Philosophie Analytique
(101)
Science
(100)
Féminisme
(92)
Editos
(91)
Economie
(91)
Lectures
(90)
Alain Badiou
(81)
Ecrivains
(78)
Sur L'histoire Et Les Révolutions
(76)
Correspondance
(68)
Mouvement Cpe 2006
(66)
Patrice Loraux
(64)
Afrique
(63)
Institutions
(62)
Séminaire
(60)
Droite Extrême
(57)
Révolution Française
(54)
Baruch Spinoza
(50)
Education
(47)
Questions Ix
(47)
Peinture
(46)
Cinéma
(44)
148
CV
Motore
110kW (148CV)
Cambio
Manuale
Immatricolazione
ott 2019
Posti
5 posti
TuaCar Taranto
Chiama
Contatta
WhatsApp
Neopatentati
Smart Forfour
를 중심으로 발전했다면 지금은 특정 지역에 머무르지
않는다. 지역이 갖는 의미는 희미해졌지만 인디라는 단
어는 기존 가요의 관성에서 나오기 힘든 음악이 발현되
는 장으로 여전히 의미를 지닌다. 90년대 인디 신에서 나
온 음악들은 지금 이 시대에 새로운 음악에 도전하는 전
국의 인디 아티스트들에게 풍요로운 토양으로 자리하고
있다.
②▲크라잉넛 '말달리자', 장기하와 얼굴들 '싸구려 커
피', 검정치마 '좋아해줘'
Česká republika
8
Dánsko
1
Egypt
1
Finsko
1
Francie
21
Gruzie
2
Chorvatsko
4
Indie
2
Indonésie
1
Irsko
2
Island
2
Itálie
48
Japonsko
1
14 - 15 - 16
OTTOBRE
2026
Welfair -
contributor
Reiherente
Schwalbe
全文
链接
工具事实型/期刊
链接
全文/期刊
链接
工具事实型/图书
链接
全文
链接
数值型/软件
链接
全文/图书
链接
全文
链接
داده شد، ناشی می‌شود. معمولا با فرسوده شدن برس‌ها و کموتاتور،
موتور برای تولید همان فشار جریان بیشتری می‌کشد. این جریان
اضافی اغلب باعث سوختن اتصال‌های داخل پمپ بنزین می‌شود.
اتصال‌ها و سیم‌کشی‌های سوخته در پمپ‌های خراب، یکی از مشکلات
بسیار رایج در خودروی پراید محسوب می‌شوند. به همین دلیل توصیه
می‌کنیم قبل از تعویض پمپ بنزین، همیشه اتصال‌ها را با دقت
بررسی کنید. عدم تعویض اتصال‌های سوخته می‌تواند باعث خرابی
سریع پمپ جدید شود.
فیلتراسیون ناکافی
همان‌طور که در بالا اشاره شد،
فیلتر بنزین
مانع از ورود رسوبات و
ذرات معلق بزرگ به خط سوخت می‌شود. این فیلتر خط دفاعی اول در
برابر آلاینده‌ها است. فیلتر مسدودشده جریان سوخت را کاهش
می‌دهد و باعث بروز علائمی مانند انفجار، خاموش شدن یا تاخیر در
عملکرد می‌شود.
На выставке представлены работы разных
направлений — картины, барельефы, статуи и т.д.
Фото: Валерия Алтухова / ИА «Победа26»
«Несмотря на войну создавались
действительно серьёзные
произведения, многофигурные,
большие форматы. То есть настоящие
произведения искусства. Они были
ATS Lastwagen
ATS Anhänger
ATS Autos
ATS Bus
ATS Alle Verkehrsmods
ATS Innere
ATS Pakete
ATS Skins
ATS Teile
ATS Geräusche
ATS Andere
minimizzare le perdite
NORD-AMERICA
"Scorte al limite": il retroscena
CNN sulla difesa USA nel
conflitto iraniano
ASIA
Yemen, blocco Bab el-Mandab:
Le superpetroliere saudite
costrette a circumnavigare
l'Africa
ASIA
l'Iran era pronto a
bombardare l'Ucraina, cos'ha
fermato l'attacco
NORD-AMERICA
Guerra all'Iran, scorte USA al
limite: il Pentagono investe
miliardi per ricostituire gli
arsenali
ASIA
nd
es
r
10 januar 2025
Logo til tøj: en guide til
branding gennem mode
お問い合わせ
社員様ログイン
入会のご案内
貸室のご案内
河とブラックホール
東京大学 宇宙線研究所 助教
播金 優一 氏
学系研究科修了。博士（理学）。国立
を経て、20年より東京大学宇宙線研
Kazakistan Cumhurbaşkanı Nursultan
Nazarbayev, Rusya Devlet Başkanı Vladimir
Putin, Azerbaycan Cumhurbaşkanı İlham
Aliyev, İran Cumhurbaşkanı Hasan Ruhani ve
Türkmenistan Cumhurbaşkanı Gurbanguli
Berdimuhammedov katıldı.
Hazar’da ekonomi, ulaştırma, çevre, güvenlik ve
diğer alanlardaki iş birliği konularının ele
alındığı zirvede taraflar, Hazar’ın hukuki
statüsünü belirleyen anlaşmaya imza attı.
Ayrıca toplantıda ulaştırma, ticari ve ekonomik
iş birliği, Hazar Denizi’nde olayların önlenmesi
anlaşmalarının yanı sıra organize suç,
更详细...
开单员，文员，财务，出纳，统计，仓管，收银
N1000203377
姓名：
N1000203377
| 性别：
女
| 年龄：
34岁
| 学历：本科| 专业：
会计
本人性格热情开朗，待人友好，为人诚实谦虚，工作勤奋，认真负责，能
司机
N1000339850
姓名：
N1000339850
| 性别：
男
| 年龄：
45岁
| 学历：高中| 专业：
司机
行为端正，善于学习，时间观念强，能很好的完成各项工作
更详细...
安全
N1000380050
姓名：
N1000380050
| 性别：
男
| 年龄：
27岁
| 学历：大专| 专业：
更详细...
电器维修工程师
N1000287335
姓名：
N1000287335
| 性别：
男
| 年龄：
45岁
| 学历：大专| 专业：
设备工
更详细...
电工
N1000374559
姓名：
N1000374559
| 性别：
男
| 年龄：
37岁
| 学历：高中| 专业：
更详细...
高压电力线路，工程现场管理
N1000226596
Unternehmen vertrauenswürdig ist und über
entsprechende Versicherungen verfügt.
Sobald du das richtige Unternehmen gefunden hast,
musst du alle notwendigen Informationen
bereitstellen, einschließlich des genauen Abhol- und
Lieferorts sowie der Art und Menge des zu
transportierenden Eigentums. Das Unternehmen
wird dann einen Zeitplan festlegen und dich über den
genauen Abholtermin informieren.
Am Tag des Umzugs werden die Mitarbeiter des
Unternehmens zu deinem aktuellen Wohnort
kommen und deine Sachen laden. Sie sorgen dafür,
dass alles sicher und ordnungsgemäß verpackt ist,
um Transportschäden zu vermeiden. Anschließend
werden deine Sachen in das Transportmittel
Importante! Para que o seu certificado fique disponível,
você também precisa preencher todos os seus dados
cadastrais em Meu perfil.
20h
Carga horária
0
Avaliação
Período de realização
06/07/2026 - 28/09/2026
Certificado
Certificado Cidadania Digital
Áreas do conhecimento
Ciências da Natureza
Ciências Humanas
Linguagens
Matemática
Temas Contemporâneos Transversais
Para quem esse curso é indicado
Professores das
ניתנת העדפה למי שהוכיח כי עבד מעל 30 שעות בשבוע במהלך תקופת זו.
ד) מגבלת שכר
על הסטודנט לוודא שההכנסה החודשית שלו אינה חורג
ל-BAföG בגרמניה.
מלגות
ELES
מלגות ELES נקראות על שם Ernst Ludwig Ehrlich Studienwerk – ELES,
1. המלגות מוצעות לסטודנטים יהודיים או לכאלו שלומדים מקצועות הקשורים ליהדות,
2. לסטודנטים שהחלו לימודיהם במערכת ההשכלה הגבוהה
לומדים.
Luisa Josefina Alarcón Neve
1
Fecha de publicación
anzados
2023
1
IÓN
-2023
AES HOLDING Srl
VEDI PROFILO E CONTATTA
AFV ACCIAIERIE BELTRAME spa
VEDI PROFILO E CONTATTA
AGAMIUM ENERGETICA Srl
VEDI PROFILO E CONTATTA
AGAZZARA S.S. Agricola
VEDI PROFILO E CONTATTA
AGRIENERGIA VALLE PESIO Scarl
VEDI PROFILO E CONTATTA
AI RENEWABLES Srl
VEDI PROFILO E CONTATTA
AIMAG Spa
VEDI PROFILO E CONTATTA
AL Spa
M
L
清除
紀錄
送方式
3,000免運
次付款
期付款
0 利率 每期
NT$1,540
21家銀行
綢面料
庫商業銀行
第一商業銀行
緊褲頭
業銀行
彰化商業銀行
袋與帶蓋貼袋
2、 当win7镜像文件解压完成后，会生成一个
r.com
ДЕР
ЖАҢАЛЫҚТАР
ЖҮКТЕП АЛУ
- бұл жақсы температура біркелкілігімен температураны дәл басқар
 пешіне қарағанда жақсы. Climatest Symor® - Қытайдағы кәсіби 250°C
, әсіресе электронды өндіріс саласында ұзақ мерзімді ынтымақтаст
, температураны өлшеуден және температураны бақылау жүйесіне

• [What the exercise asks] Copy back the listing above exactly, but only from the line with "minimizzare le perdite" through the line with "Putin, Azerbaycan Cumhurbaşkanı İlham", both ends included.

• [Solution for this exercise]
minimizzare le perdite
NORD-AMERICA
"Scorte al limite": il retroscena
CNN sulla difesa USA nel
conflitto iraniano
ASIA
Yemen, blocco Bab el-Mandab:
Le superpetroliere saudite
costrette a circumnavigare
l'Africa
ASIA
l'Iran era pronto a
bombardare l'Ucraina, cos'ha
fermato l'attacco
NORD-AMERICA
Guerra all'Iran, scorte USA al
limite: il Pentagono investe
miliardi per ricostituire gli
arsenali
ASIA
nd
es
r
10 januar 2025
Logo til tøj: en guide til
branding gennem mode
お問い合わせ
社員様ログイン
入会のご案内
貸室のご案内
河とブラックホール
東京大学 宇宙線研究所 助教
播金 優一 氏
学系研究科修了。博士（理学）。国立
を経て、20年より東京大学宇宙線研
Kazakistan Cumhurbaşkanı Nursultan
Nazarbayev, Rusya Devlet Başkanı Vladimir
Putin, Azerbaycan Cumhurbaşkanı İlham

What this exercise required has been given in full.